War es Mord? Der plötzliche Tod des 46-jährigen Antonio Cesti 1669 in Florenz erscheint bis heute verdächtig. Eine Vergiftung, absichtlich oder zufällig, soll es gewesen sein. Das passt irgendwie, hatte doch Cesti zeitlebens Drogen hergestellt – keine für den Körper, aber doch solche für Ohren und Herz. Denn in allen europäischen Metropolen war man süchtig nach den Opern des Franziskaners, der sich um seine Ordensgelübde weniger kümmerte als um seine Karriere als Sänger und vor allem als Komponist. Auch in Innsbruck, wo Cesti etliche Jahre Hofkapellmeister des Landesfürsten Erzherzog Ferdinand Karl war und für seine Opern die optimale Besetzung nach Tirol holte. Und das ist auch der Anspruch der Festwochen, die 350 Jahre nach Cestis Tod den Komponisten in diesem Sommer wieder aufleben lassen – mit „La Dori“, einem seiner größten Erfolge. Unter der Leitung des international gefeierten Barockspezialisten Ottavio Dantone am Pult seiner Accademia Bizantina gruppiert sich rund um die vermeintlich ägyptische, aber in Wahrheit nicäische Prinzessin Dori der italienischen Altistin Francesca Ascioti ein wunderbares, junges Cesti-Ensemble, das diese Bezeichnung doppelt verdient: Es rekrutiert sich nämlich größtenteils aus stimmlichen Entdeckungen aus zehn Jahren Cesti-Wettbewerb. Es ist eine schöne Fügung, dass das große Cesti-Jubiläum mit dem kleinen dieser ungemein erfolgreichen Talentschmiede zusammenfällt, die Alessandro De Marchi, der Künstlerische Leiter der Festwochen, ins Leben gerufen hat. Dass die Inszenierung kein Schlag ins Wasser wird, dafür sorgt Stefano Vizioli: Der Regisseur siedelt die babylonische Gefühls- und Geschlechterverwirrung im Sand ägyptischer und babylonischer Strände und Wüsten an, dem Bühnenbildner Emanuele Sinisi reizvolle wechselnde Schauplätze abgewinnt.
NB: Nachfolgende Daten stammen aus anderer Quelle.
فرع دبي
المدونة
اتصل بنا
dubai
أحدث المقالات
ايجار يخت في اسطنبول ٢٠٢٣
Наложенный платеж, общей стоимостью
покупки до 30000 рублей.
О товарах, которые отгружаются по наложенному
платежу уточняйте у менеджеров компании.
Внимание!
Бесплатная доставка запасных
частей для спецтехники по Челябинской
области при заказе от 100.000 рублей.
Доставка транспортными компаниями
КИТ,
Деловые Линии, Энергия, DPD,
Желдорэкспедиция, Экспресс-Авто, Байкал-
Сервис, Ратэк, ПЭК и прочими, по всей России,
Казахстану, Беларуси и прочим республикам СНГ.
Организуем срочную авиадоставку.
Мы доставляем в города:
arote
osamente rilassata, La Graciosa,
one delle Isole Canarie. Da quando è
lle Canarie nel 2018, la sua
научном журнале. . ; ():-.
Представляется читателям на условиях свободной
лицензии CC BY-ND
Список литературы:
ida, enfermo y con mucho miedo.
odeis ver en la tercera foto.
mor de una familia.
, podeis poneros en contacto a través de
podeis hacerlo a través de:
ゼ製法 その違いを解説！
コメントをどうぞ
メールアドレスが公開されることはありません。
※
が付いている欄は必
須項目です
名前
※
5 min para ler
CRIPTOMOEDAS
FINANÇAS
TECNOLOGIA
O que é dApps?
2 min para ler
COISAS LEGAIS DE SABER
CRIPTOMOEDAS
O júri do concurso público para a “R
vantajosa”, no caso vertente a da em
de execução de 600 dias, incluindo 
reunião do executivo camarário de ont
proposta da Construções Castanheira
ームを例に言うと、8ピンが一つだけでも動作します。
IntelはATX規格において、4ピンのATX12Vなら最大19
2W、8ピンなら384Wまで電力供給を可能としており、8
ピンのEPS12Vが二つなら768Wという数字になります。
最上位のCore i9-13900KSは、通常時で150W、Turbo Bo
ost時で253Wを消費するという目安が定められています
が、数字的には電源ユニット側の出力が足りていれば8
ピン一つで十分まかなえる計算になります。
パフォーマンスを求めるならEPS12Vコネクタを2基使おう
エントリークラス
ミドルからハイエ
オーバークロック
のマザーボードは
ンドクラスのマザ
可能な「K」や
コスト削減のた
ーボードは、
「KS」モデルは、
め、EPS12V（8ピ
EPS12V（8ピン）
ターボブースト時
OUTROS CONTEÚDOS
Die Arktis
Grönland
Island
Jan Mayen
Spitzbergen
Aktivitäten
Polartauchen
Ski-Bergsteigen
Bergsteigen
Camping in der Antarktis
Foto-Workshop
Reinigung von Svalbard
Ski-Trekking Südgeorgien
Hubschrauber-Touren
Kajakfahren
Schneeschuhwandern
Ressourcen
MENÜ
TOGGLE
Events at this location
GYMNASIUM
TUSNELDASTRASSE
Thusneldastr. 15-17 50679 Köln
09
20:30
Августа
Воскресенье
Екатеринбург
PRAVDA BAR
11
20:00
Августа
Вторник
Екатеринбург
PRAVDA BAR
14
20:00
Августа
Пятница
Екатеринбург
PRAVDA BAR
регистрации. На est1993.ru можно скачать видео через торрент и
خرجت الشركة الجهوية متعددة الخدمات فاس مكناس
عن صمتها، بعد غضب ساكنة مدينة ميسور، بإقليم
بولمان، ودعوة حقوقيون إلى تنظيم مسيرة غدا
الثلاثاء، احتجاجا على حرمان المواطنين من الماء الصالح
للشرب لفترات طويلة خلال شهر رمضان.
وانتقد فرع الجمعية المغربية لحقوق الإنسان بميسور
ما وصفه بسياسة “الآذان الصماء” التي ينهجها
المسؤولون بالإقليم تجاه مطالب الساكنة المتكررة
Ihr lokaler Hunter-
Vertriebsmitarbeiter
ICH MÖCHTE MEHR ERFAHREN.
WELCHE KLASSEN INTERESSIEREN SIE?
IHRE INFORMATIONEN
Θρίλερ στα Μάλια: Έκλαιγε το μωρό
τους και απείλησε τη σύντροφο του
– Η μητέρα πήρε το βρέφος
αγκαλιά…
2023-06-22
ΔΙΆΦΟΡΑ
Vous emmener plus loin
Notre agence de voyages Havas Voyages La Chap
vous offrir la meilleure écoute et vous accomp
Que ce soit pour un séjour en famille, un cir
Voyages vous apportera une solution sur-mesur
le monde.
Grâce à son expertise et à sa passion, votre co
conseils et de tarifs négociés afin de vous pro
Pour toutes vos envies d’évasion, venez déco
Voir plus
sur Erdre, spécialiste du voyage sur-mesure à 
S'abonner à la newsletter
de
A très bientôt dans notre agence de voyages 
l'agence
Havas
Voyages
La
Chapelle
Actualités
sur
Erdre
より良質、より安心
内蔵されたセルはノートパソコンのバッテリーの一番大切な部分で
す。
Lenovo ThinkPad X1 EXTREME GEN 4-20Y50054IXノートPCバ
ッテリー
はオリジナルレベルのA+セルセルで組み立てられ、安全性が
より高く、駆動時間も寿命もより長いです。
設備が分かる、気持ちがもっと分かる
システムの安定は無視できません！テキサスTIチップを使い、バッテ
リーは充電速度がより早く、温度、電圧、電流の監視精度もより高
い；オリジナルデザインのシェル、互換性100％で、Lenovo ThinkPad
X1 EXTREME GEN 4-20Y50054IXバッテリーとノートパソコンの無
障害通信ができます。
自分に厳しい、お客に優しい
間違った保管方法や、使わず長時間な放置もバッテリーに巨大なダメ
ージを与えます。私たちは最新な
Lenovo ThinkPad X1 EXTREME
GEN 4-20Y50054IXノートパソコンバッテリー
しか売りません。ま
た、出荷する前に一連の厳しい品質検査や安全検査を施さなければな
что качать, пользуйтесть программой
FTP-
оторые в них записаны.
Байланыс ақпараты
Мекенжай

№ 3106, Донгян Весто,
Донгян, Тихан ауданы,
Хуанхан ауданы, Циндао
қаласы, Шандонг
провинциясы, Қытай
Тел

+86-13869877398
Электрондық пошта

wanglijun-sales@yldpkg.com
Darüber hinaus verspricht De Marchis musikalische Entdeckerlust wie gewohnt Besonderes. Diesmal haucht er „Merope“neues Leben ein. 1732 in Turin uraufgeführt, stammt das Werk aus der Feder Riccardo Broschis, des beinah vergessenen älteren Bruders jenes großen Kastraten, der bis heute als Inbegriff seines Zeitalters gilt: Farinelli. Für diesen Superstar des verzierten Gesangs, aber keineswegs nur für ihn, hat Riccardo seine ganze kompositorische Kunst aufgewendet – eine Kunst, die De Marchi aus voller Überzeugung an die Seite zumindest eines Porpora stellt und „Merope“als die „schönste der Broschi-Opern“bewundert. In der Farinelli-Rolle des seinen Vater rächenden Königssohns Epitide tritt Countertenor David Hansen an und weiß im Ensemble die Stimmfachkollegen Filippo Mineccia und Hagen Matzeit sowie die Mezzosopranistinnen Vivica Genaux und Anna Bonitatibus an seiner Seite. Holt De Marchi die im Original verlangten, aber nicht überlieferten Tänze über Musik des in Turin präsenten Jean-Marie Leclair zurück in die Partitur, orientiert sich die Regisseurin Sigrid T’Hooft an Choreografien und Darstellungsgepflogenheiten des Barocktheaters: Das verspricht eine Zeitreise von eigenem Reiz.